Il attendit que Derek est posé son sac, mit sa boîte hermétique dans l'évier, boîte qu'il avait préalablement rempli des restes de la veille, se lava les mains et alla s'asseoir sur le canapé, un bras levé vers Stiles en signe d'invitation. Ce dernier n'hésita pas avant de le rejoindre, se rapprochant de lui et de sa chaleur, d'humeur câline. Il posa ensuite sa tête sur son épaule et sa main sur son torse, montant et descendant au fil de sa respiration. De son autre main, il s'empara de celle de Derek et joua avec ses doigts, les pliant lentement, selon son gré.
« Tu m'as manqué, aujourd'hui. »
Derek raffermit son étreinte et l'embrassa sur le sommet du crâne.
« Toi aussi. »
Il lui raconta ensuite sa journée au poste, comment ses collègues s'étaient moqués de lui parce qu'il ne sortait jamais boire un verre à la fin de leur journée, que Mme Hipkins avait, du haut de ses 73 ans, encore une fois, flirter outrageusement avec lui, proférant qu'un mariage n'était qu'en réalité, une signature sur un bout de papier avec un clin d'œil suggestif qui avait fait le Shérif mourir de rire. Stiles lui demanda alors s'il devait se sentir menacé et Derek laissa planer un doute contrefait, arguant que se muffins étaient à damner un saint. Stiles se pencha et l'embrassa sur le coin des lèvres, décidant qu'il devrait alors améliorer ses talents culinaires et Derek tenta d'approfondir leur baiser quand Stiles sauta soudainement du sofa.
Il augmenta le son de la radio et se mit à danser, sa voix fausse résonnant dans toute la pièce, avançant dangereusement vers Derek qui se cacha le visage avec ses mains. Hors de question.
« Allez, je sais que tu adores cette chanson. »

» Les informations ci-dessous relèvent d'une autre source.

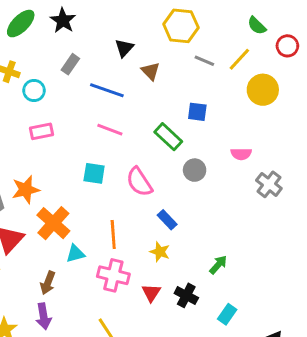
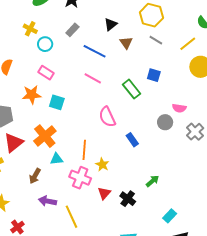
gray line: (204, 61) -> (156, 40), moved
pink rectangle: (41, 131) -> (46, 73), turned 35
gray circle: (195, 170) -> (165, 122), moved
cyan square: (94, 173) -> (57, 102), moved
orange star: (26, 190) -> (32, 95), moved
blue rectangle: (167, 220) -> (132, 140), moved
yellow star: (160, 252) -> (102, 165), moved
cyan rectangle: (227, 314) -> (170, 216), moved
purple arrow: (44, 316) -> (47, 201), moved, turned 102

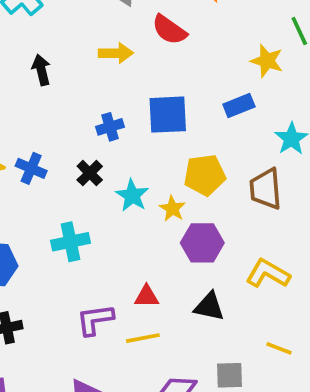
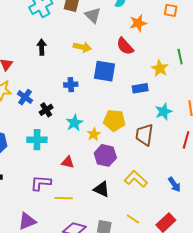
red semicircle: (169, 30) -> (125, 46), moved
blue square: (168, 115) -> (105, 71), moved
black cross: (90, 173) -> (46, 110), moved
red triangle: (147, 296) -> (68, 162), moved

Derek détestait cette chanson, en réalité. Alors, il fit abstraction des gestes désespérés que Stiles tendait vers lui, de son déhanché ridicule, de ses supplications qui le poussait à se dandiner de manière grotesque, de ses lèvres qui formaient un sourire narquois, de ses jolis yeux qui pétillaient de malice, de ses mains qui agrippaient du vide, impatientes. Il ne céderait pas.
« Stiles. »
Stiles fit mine de ne pas entendre, trop englouti par le son de la musique, par la concentration qu'il mettait dans ses pas de danse et surtout, par la détermination qu'il possédait à ne pas laisser sa maladresse légendaire prendre le dessus. Ses mains se posèrent sur ses avant-bras et tirèrent, bien qu'il n'avait aucune chance de lever le loup si celui-ci avait décidé de rester campé sur son canapé. L'entêtement eut raison de lui et il continua à le presser à se mettre debout.
« Stiles. »
Faire abstraction des yeux, faire abstraction des yeux et... Trop tard. Soupirant résigné, il rejoignit Stiles qui lança un cri exagérément aiguë, une posture de vainqueur. Ses efforts furent d'ailleurs récompensés lorsque, ralentissant leur cadence, Stiles se rapprocha de lui, entoura sa nuque de ses bras et lui chuchota un « merci » à l'oreille, les joues rouges. Alors Derek le fit basculer en arrière dans un semblant de danse professionnelle, le faisant tourner sur lui-même. Ses éclats de rire lui donnèrent envie de danser jusqu'à ce que ses jambes le lâchent, tant il ne voulait pas qu'ils disparaissent. Alors tant pis s'ils avaient l'air ridicules ou risibles, car tout cela paraissait dérisoire. Stiles était heureux alors le reste ne comptait pas.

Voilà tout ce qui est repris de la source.